Regardless of your lean, it's been every bit that close.
Five of six scorecards across two fights have been either 6-6 or 7-5—excluding Adelaide Byrd's laughable 10-2 in the opener—and neither man has been able to control the other for significant stretches.
They've boxed. They've brawled. They've been punished. They've been bloodied.
They've thrown more than 2,700 punches at one another and landed better than 800, with Alvarez holding a statistical advantage—albeit a slight one, 32.9 percent to 28.6—across 72 minutes.
It's the nip-and-tuck stuff that all-time rivalries are made of.
And the best news from Saturday night is that it's not done yet.
Or at least that it shouldn't be.
He wasn't about to admit it afterward, but Alvarez's loss to Bivol wasn't the product of bad judging or flawed timing.
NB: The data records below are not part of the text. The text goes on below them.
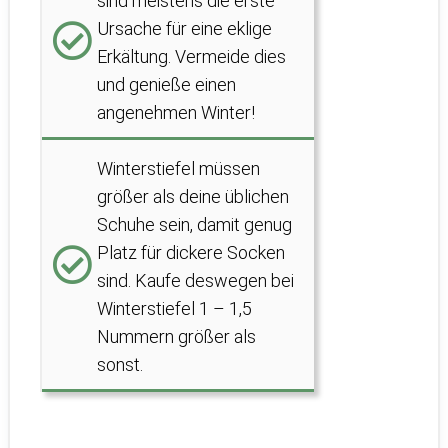
sind meistens die erste
Ursache für eine eklige
Erkältung. Vermeide dies
und genieße einen
angenehmen Winter!
Winterstiefel müssen
größer als deine üblichen
Schuhe sein, damit genug
Platz für dickere Socken
sind. Kaufe deswegen bei
Winterstiefel 1 – 1,5
Nummern größer als
sonst.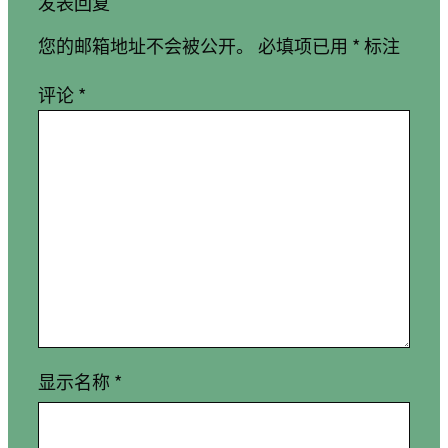
发表回复
您的邮箱地址不会被公开。
必填项已用
*
标注
评论
*
显示名称
*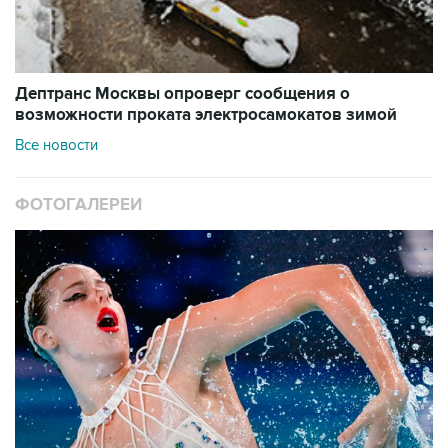
Дептранс Москвы опроверг сообщения о
возможности проката электросамокатов зимой
Все новости
ФОТОГАЛЕРЕИ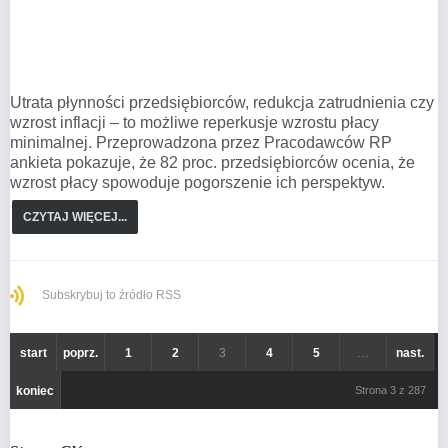
Utrata płynności przedsiębiorców, redukcja zatrudnienia czy
wzrost inflacji – to możliwe reperkusje wzrostu płacy
minimalnej. Przeprowadzona przez Pracodawców RP
ankieta pokazuje, że 82 proc. przedsiębiorców ocenia, że
wzrost płacy spowoduje pogorszenie ich perspektyw.
CZYTAJ WIĘCEJ...
Subskrybuj to źródło RSS
start
poprz.
1
2
3
4
5
…
nast.
koniec
Strona 3 z 287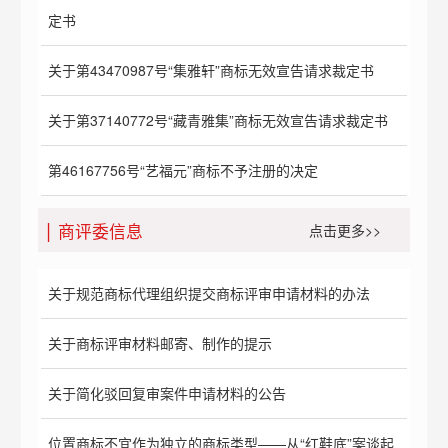
定书
关于第43470987号“集雅轩”商标无效宣告请求裁定书
关于第37140772号“藏青雅集”商标无效宣告请求裁定书
第46167756号“艺福元”商标不予注册的决定
商评委信息
点击更多>>
关于规范商标代理组织提交商标评审申请材料的办法
关于商标评审材料邮寄、制作的提示
关于简化驳回复审案件申请材料的公告
位置商标不宜作为独立的商标类型——从“红鞋底”案谈起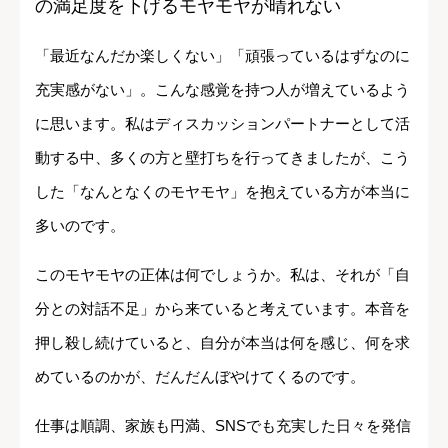
の満足度を下げるモヤモヤが晴れない
「最近なんだか楽しくない」「頑張っているはずなのに
充実感がない」。こんな感覚を持つ人が増えているよう
に思います。私はディスカッションパートナーとして活
動する中、多くの方と壁打ちを行ってきましたが、こう
した「なんとなくのモヤモヤ」を抱えている方が本当に
多いのです。
このモヤモヤの正体は何でしょうか。私は、それが「自
分との対話不足」から来ていると考えています。本音を
押し殺し続けていると、自分が本当は何を感じ、何を求
めているのかが、だんだんぼやけてくるのです。
仕事は順調、家族も円満、SNSでも充実した日々を発信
It was a bigger guy, with sound fundamentals, a good chin and zero jitters, employing a style that will bedevil him every time he sees it—be it in Las Vegas, Guadalajara or Moscow.
When Alvarez hit Caleb Plant, Billy Joe Saunders and Sergey Kovalev, they felt it.
But when he hit Bivol, Bivol hit him back twice.
A 152-84 margin in landed punches for the winner as a 5-to-1 underdog doesn't bode well for Alvarez with a Bivol who's more confident and even better prepared—meaning the rematch clause mentioned in Saturday's immediate aftermath is the last option promoter Eddie Hearn should suggest Sunday.
Especially considering a Golovkin trilogy was sketched out by the parties earlier this year.
And now that interim business is handled, they can enter the air reserved for the sport's most recognized pairs and guarantee they'll be prominently mentioned on each other's Hall of Fame plaques.
Heavyweights Muhammad Ali and Joe Frazier laid much of the foundation for their respective legends over 41 rounds in the ring between 1971 and 1975, while welterweights Ray Leonard and Roberto Duran did the same across three fights of their own from 1980 to 1989.
The career arcs of Arturo Gatti and Micky Ward were defined, too, by their three apocalyptic fights across 13 months in 2002 and 2003, and Manny Pacquiao and Juan Manuel Marquez took it a step further, fighting four times across three weight divisions between 2004 and 2012.
In their aftermaths, it's impossible to think of one man without imagining the other.
And, when it comes to this one, what's a rivalry without some heat?
Golovkin is keenly aware of the standings with his high-profile nemesis and expressed frustration in a chat with Bleacher Report that his own prodigious accomplishments—holding a title every year since 2011, stopping 15 straight foes in title fights, etc.—were overshadowed by the first two bouts.
"I don't think that my rivalry with Canelo Alvarez is the only thing that characterizes my career," he said. "Just to point out a few things: I am the record-holder for the number of defenses—21 defenses. I have the biggest number of knockouts. And I think there are people who will remember me by that.
"There are people to whom it would matter more."
Matter a lot? Perhaps.
Matter more? No chance.
Though defeats of Kell Brook (TKO 5), Daniel Jacobs (UD 12) and David Lemieux (TKO 8) were menacing in spots and compelling throughout, none drew nor deserved the attention of the Alvarez fights.
And unless he delivers a clear victory in Act III, Golovkin gets the sort of forever second-place status that Frazier has with Ali after three fights and Tommy Hearns has with Ray Leonard after two.
Frazier and Hearns surely had spectacular moments, but their rivals' moments were both more frequent and memorable, giving them a permanent victory on the perception scorecard.
"It's a vital necessity for Triple G," former HBO blow-by-blow man Jim Lampley, who called several of both men's fights on the network, told Bleacher Report. "And since there won't be a fourth fight, the rivalry will end either as a standoff or as a triumph for Canelo."
It may be an unfair reality for a Hall-worthy competitor.
But when it comes to combat, if you're not first you're last.